→ Dataset:

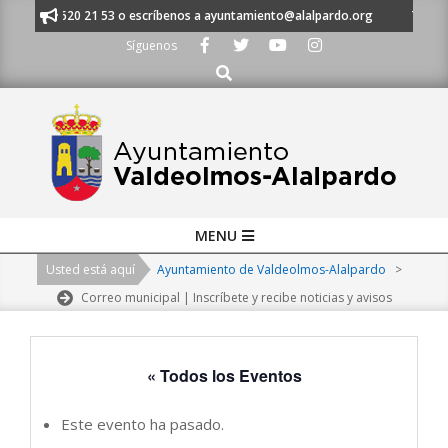
Skip
 al 91 620 21 53 o escríbenos a ayuntamiento@alalpardo.org
TE ESCUC
to
Síguenos
content
Buscar
Primary
MENU
Navigation
Usted está aquí
Ayuntamiento de Valdeolmos-Alalpardo
>
Menu
Correo municipal | Inscríbete y recibe noticias y avisos
« Todos los Eventos
Este evento ha pasado.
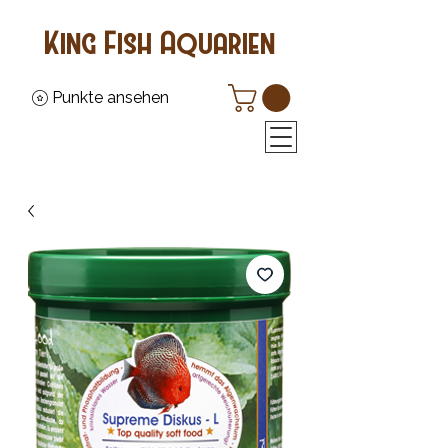
King Fish Aquarien
Punkte ansehen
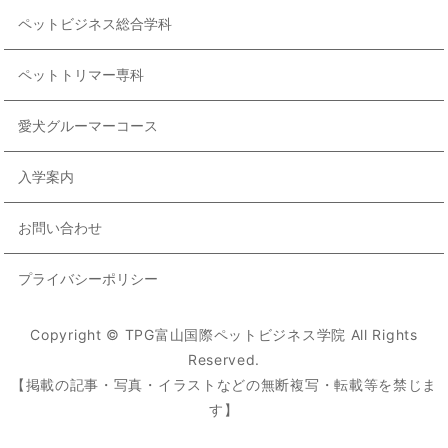
ペットビジネス総合学科
ペットトリマー専科
愛犬グルーマーコース
入学案内
お問い合わせ
プライバシーポリシー
Copyright © TPG富山国際ペットビジネス学院 All Rights
Reserved.
【掲載の記事・写真・イラストなどの無断複写・転載等を禁じま
す】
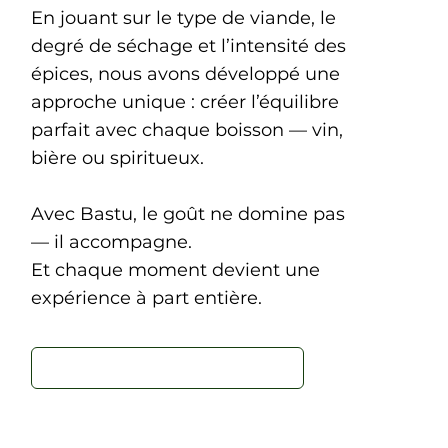
En jouant sur le type de viande, le
degré de séchage et l’intensité des
épices, nous avons développé une
approche unique : créer l’équilibre
parfait avec chaque boisson — vin,
bière ou spiritueux.
Avec Bastu, le goût ne domine pas
— il accompagne.
Et chaque moment devient une
expérience à part entière.
Réservez une dégustation gratuite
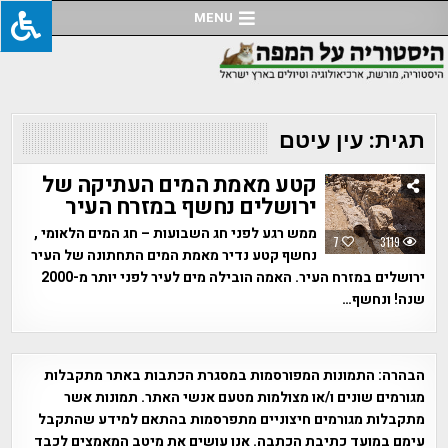
Ski
MENU
t
conten
תגית:
עין עיטם
קטע מאמת המים העתיקה של
ירושלים נחשף במזרח העיר
ממש רגע לפני חג השבועות – חג המים הלאומי ,
7
3119
נחשף קטע נדיר מאמת המים התחתונה של העיר
ירושלים במזרח העיר. האמה הובילה מים לעיר לפני יותר מ-2000
שנה! ונחשף…
הבהרה:
התמונות המפורסמות במסגרת הכתבות באתר מתקבלות
מגורמים שונים ו/או מצולמות מטעם אנשי האתר. תמונות אשר
מתקבלות מגורמים חיצוניים מתפרסמות בהתאם למידע שהתקבל
עימם במועד כתיבת הכתבה. אנו עושים את מיטב המאמצים לכבד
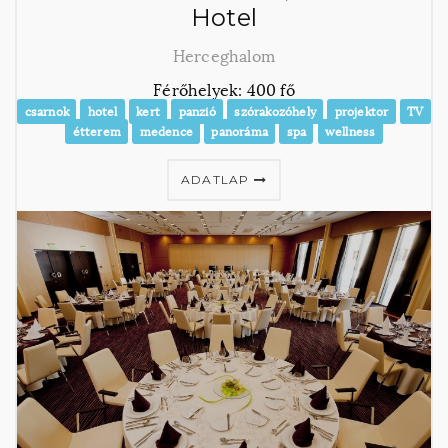
Hotel
Herceghalom
Férőhelyek: 400 fő
csarnok
hotel
kert
panzió
szórakozóhely
projektor
TV
étterem
medence
panoráma
spa
wellness
ADATLAP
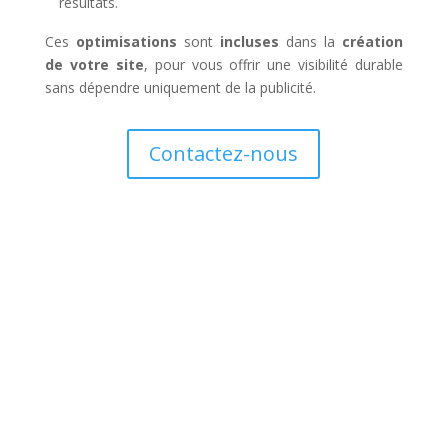
résultats.
Ces
optimisations
sont
incluses
dans la
création
de votre site
, pour vous offrir une visibilité durable
sans dépendre uniquement de la publicité.
Contactez-nous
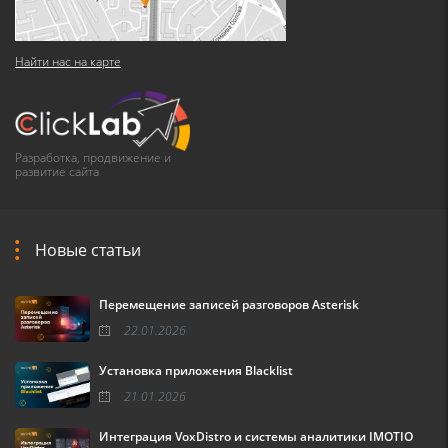
Найти нас на карте
Разработка, продвижение и
развитие сайта
Новые статьи
Перемещение записей разговоров Asterisk
22.01.2026
Установка приложения Blacklist
21.01.2026
Интеграция VoxDistro и системы аналитики IMOTIO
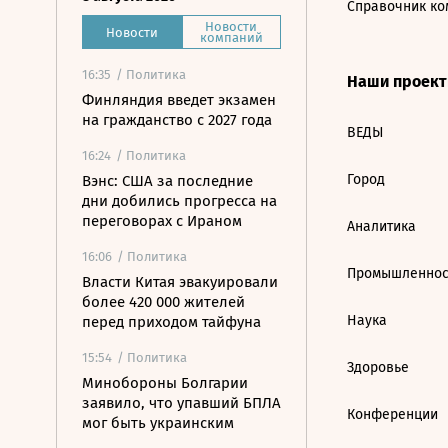
Справочник ко
Новости
Новости
компаний
16:35
/ Политика
Наши проек
Финляндия введет экзамен
на гражданство с 2027 года
ВЕДЫ
16:24
/ Политика
Город
Вэнс: США за последние
дни добились прогресса на
переговорах с Ираном
Аналитика
16:06
/ Политика
Промышленнос
Власти Китая эвакуировали
более 420 000 жителей
Наука
перед приходом тайфуна
15:54
/ Политика
Здоровье
Минобороны Болгарии
заявило, что упавший БПЛА
Конференции
мог быть украинским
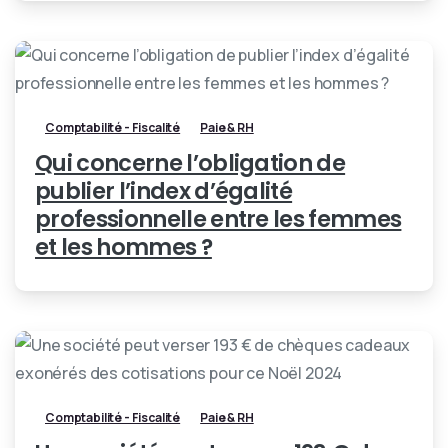
Comptabilité - Fiscalité
Paie & RH
Qui concerne l’obligation de
publier l’index d’égalité
professionnelle entre les femmes
et les hommes ?
Comptabilité - Fiscalité
Paie & RH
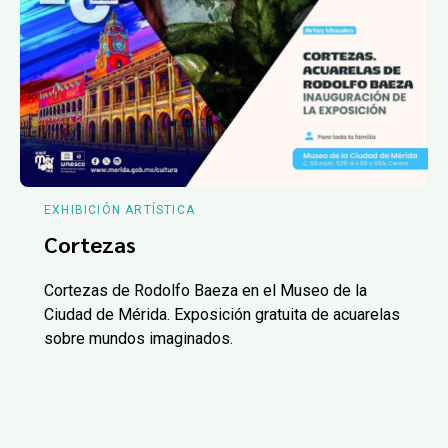
EXHIBICIÓN ARTÍSTICA
Cortezas
Cortezas de Rodolfo Baeza en el Museo de la
Ciudad de Mérida. Exposición gratuita de acuarelas
sobre mundos imaginados.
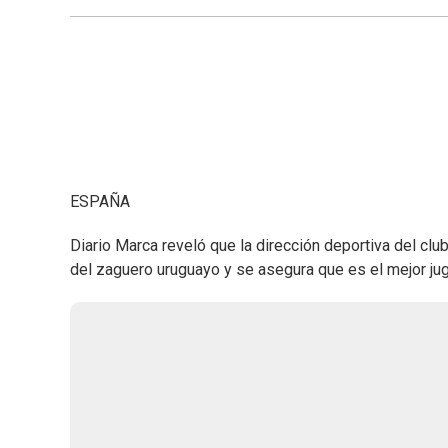
ESPAÑA
Diario Marca reveló que la dirección deportiva del clu
del zaguero uruguayo y se asegura que es el mejor ju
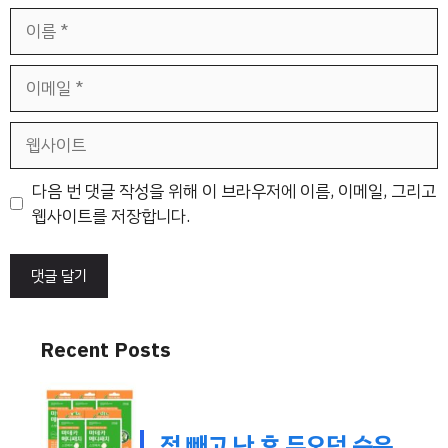
이
름
이
메
일
웹
사
이
다음 번 댓글 작성을 위해 이 브라우저에 이름, 이메일, 그리고
트
웹사이트를 저장합니다.
Recent Posts
점 빼고 난 후 듀오덤 습윤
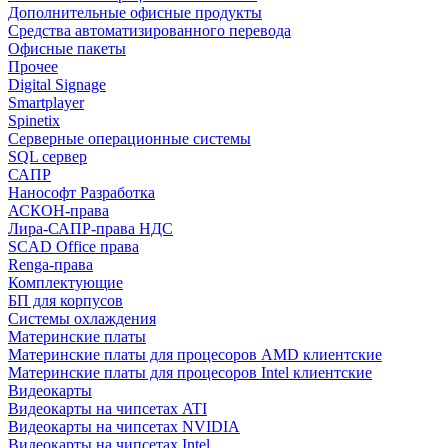
Дополнительные офисные продукты
Средства автоматизированного перевода
Офисные пакеты
Прочее
Digital Signage
Smartplayer
Spinetix
Серверные операционные системы
SQL сервер
САПР
Нанософт Разработка
АСКОН-права
Лира-САПР-права НДС
SCAD Office права
Renga-права
Комплектующие
БП для корпусов
Системы охлаждения
Материнские платы
Материнские платы для процесоров AMD клиентские
Материнские платы для процесоров Intel клиентские
Видеокарты
Видеокарты на чипсетах ATI
Видеокарты на чипсетах NVIDIA
Видеокарты на чипсетах Intel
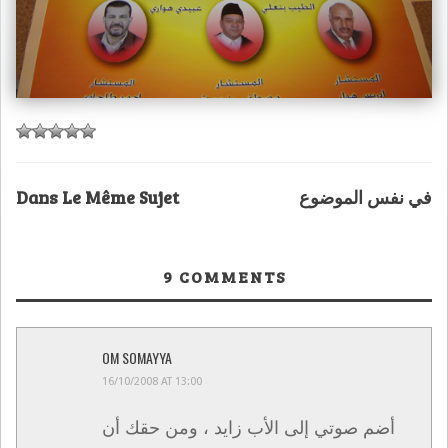
في نفس الموضوع
Dans Le Même Sujet
9
COMMENTS
OM SOMAYYA
16/10/2008 AT 13:00
أضم صوتي إلى الأب زايد ، ومن حقك أن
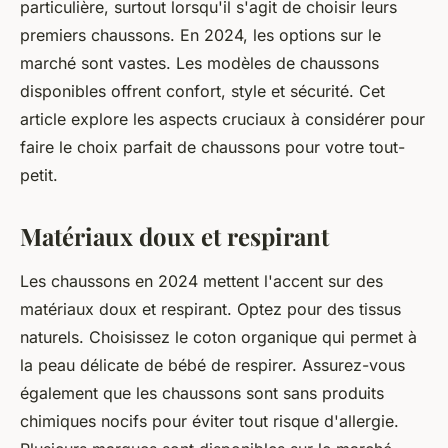
particulière, surtout lorsqu'il s'agit de choisir leurs
premiers chaussons. En 2024, les options sur le
marché sont vastes. Les modèles de chaussons
disponibles offrent confort, style et sécurité. Cet
article explore les aspects cruciaux à considérer pour
faire le choix parfait de chaussons pour votre tout-
petit.
Matériaux doux et respirant
Les chaussons en 2024 mettent l'accent sur des
matériaux doux et respirant. Optez pour des tissus
naturels. Choisissez le coton organique qui permet à
la peau délicate de bébé de respirer. Assurez-vous
également que les chaussons sont sans produits
chimiques nocifs pour éviter tout risque d'allergie.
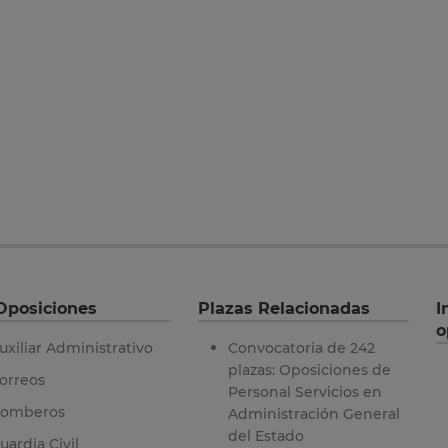
Oposiciones
Plazas Relacionadas
I
o
uxiliar Administrativo
Convocatoria de 242
plazas: Oposiciones de
orreos
Personal Servicios en
omberos
Administración General
del Estado
uardia Civil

→ The problem: Count every line of the material that holds the string "nous", then give the total alone.

→ Output below: 2